I spent some time trying to figure out how to programmatically answer 
questions like "Does the ruleset R allow reaching service listening on port P from 
interface I?" or "Does the ruleset R1 allow something that ruleset R2 does 
not allow?".

I tried to find prior work on this area and was able to find "Verified 
iptables Firewall Analysis and Verification" [1] that uses 
the Isabelle proof assistant for iptables rules and "Automated Analysis 
and Debugging of Network Connectivity Policies" [2, 3] that uses Z3 for 
some simple Azure firewall ACL rules.

I could not find anything relevant for netfilter so I began experimenting 
a bit by writing a python function that tries to simulate nftables 
behavior given a ruleset and a packet. I used output of "nft --json list 
ruleset" to and soon noticed that it doesn't quite contain all the 
necessary information for this task.

For example, the default ufw configuration uses iptables to setup

Chain ufw-not-local (1 references)
  pkts bytes target     prot opt in     out     source               destination
   779 46756 RETURN     0    --  *      *       0.0.0.0/0            0.0.0.0/0            ADDRTYPE match dst-type LOCAL

which shows up as

$ sudo nft -a list ruleset | grep "handle 247"
 		fib daddr type local counter packets 772 bytes 46336

in in the "normal" output. However, in the JSON output critical 
information (mainly "LOCAL") is entirely missing:

$ sudo nft -a --json list ruleset | jq . | grep -B5 -A19 '"handle": 247'
     {
       "rule": {
         "family": "ip",
         "table": "filter",
         "chain": "ufw-not-local",
         "handle": 247,
         "expr": [
           {
             "xt": {
               "type": "match",
               "name": "addrtype"
             }
           },
           {
             "counter": {
               "packets": 778,
               "bytes": 46696
             }
           },
           {
             "return": null
           }
         ]
       }
     },


I understand that ufw is using a compatibility interface. Nevertheless, 
I'm in need of a way to analyze firewall configurations of large number of 
real-world systems programmatically. Can you suggest how I should approach 
this?

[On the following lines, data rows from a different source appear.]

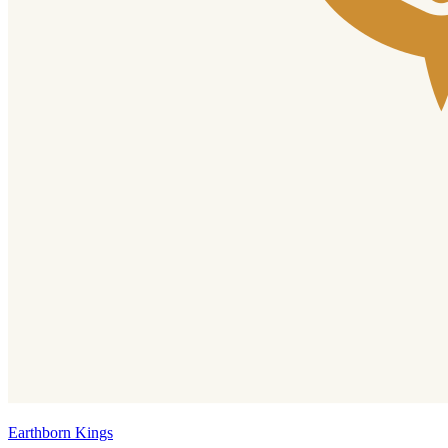
Earthborn Kings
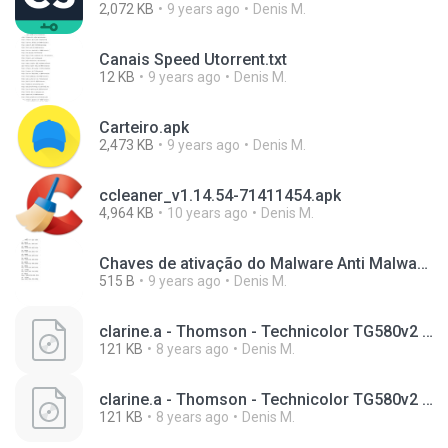
2,072 KB
9 years ago
Denis M.
Canais Speed Utorrent.txt
12 KB
9 years ago
Denis M.
Carteiro.apk
2,473 KB
9 years ago
Denis M.
ccleaner_v1.14.54-71411454.apk
4,964 KB
10 years ago
Denis M.
Chaves de ativação do Malware Anti Malware.txt
515 B
9 years ago
Denis M.
clarine.a - Thomson - Technicolor TG580v2 - config (3).bin
121 KB
8 years ago
Denis M.
clarine.a - Thomson - Technicolor TG580v2 - config.bin
121 KB
8 years ago
Denis M.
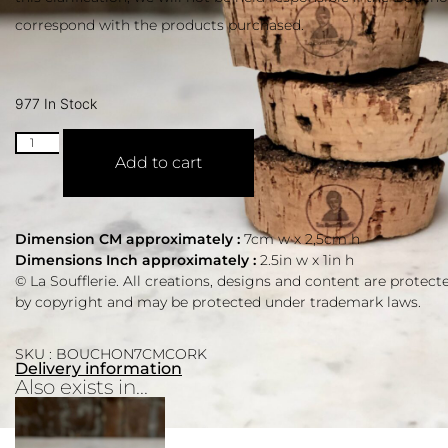
correspond with the products purchased.
977 In Stock
Add to cart
Dimension CM approximately :
7cm w x 2,5cm h
Dimensions Inch approximately :
2.5in w x 1in h
© La Soufflerie. All creations, designs and content are protect
by copyright and may be protected under trademark laws.
SKU : BOUCHON7CMCORK
Delivery information
Also exists in...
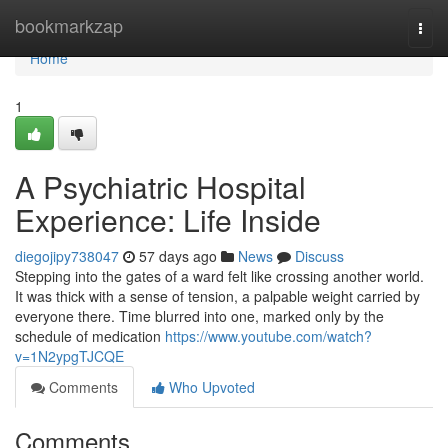
Home
bookmarkzap
Togg
navi
Home
1
A Psychiatric Hospital
Experience: Life Inside
diegojipy738047
57 days ago
News
Discuss
Stepping into the gates of a ward felt like crossing another world.
It was thick with a sense of tension, a palpable weight carried by
everyone there. Time blurred into one, marked only by the
schedule of medication
https://www.youtube.com/watch?
v=1N2ypgTJCQE
Comments
Who Upvoted
Comments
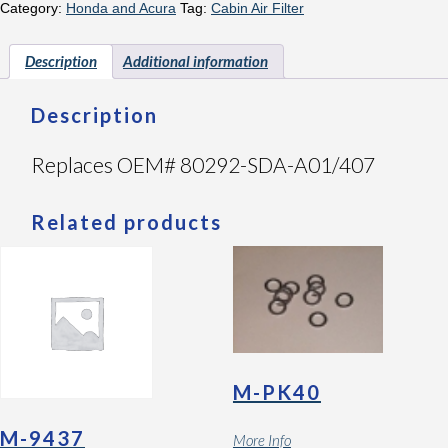
Category:
Honda and Acura
Tag:
Cabin Air Filter
Description
Additional information
Description
Replaces OEM# 80292-SDA-A01/407
Related products
M-PK40
M-9437
More Info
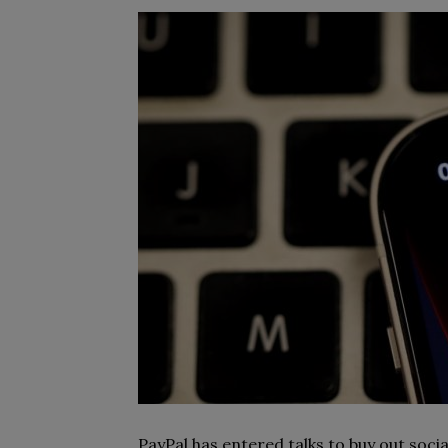
PayPal has entered talks to buy out soci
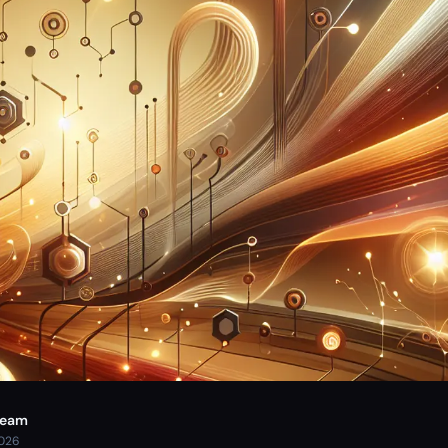
Team
2026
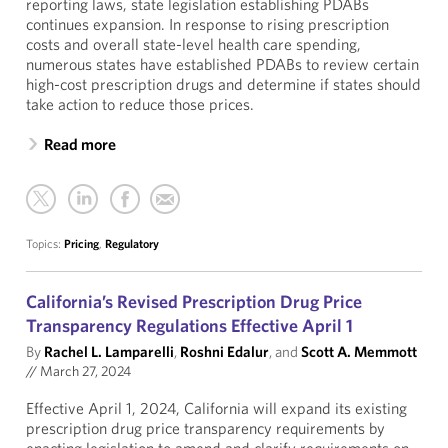
reporting laws, state legislation establishing PDABs
continues expansion. In response to rising prescription
costs and overall state-level health care spending,
numerous states have established PDABs to review certain
high-cost prescription drugs and determine if states should
take action to reduce those prices.
Read more
Topics:
Pricing
,
Regulatory
California’s Revised Prescription Drug Price
Transparency Regulations Effective April 1
By
Rachel L. Lamparelli
,
Roshni Edalur
, and
Scott A. Memmott
//
March 27, 2024
Effective April 1, 2024, California will expand its existing
prescription drug price transparency requirements by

I can think of at least the following options:

1) Fix the JSON output.

2) Ignore the JSON output and try to parse the output of "nft list 
ruleset".

3) Use JSON output of most of the stuff but fill the gaps by also 
parsing "nft list ruleset".

4) Try to parse the raw netlink traffic seen in "nft --debug=netlink list 
ruleset".

4) Create separate tools for parsing iptables and netfilter rules and 
hope that no system mixes these two.


[1] https://link.springer.com/article/10.1007/s10817-017-9445-1
[2] https://www.microsoft.com/en-us/research/wp-content/uploads/2016/02/secguru.pdf
[3] https://github.com/Z3Prover/FirewallChecker



^ permalink raw reply	[flat|nested] 6+ messages in thread

* Re: Analyzing firewall rules programmatically
  2024-01-30 20:13 Analyzing firewall rules programmatically Timo Lindfors
@ 2024-02-01 20:34 ` Kerin Millar
  2024-02-02 19:05   ` Timo Lindfors
  0 siblings, 1 reply; 6+ messages in thread
From: Kerin Millar @ 2024-02-01 20:34 UTC (permalink / raw)
  To: Timo Lindfors; +Cc: Netfilter list

On Tue, 30 Jan 2024 22:13:26 +0200 (EET)
Timo Lindfors <timo.lindfors@iki.fi> wrote:

> Hi,
> 
> I spent some time trying to figure out how to programmatically answer 
> questions like "Does the ruleset R allow reaching service listening on port P from 
> interface I?" or "Does the ruleset R1 allow something that ruleset R2 does 
> not allow?".
> 
> I tried to find prior work on this area and was able to find "Verified 
> iptables Firewall Analysis and Verification" [1] that uses 
> the Isabelle proof assistant for iptables rules and "Automated Analysis 
> and Debugging of Network Connectivity Policies" [2, 3] that uses Z3 for 
> some simple Azure firewall ACL rules.
> 
> I could not find anything relevant for netfilter so I began experimenting 
> a bit by writing a python function that tries to simulate nftables 
> behavior given a ruleset and a packet. I used output of "nft --json list 
> ruleset" to and soon noticed that it doesn't quite contain all the 
> necessary information for this task.
> 
> For example, the default ufw configuration uses iptables to setup
> 
> Chain ufw-not-local (1 references)
>   pkts bytes target     prot opt in     out     source               destination
>    779 46756 RETURN     0    --  *      *       0.0.0.0/0            0.0.0.0/0            ADDRTYPE match dst-type LOCAL
> 
> which shows up as
> 
> $ sudo nft -a list ruleset | grep "handle 247"
>  		fib daddr type local counter packets 772 bytes 46336

Given that the rule is supposed to have been created with iptables-nft, I am surprised that it is presented in that way at all (the line you are showing doesn't match "handle 247" either).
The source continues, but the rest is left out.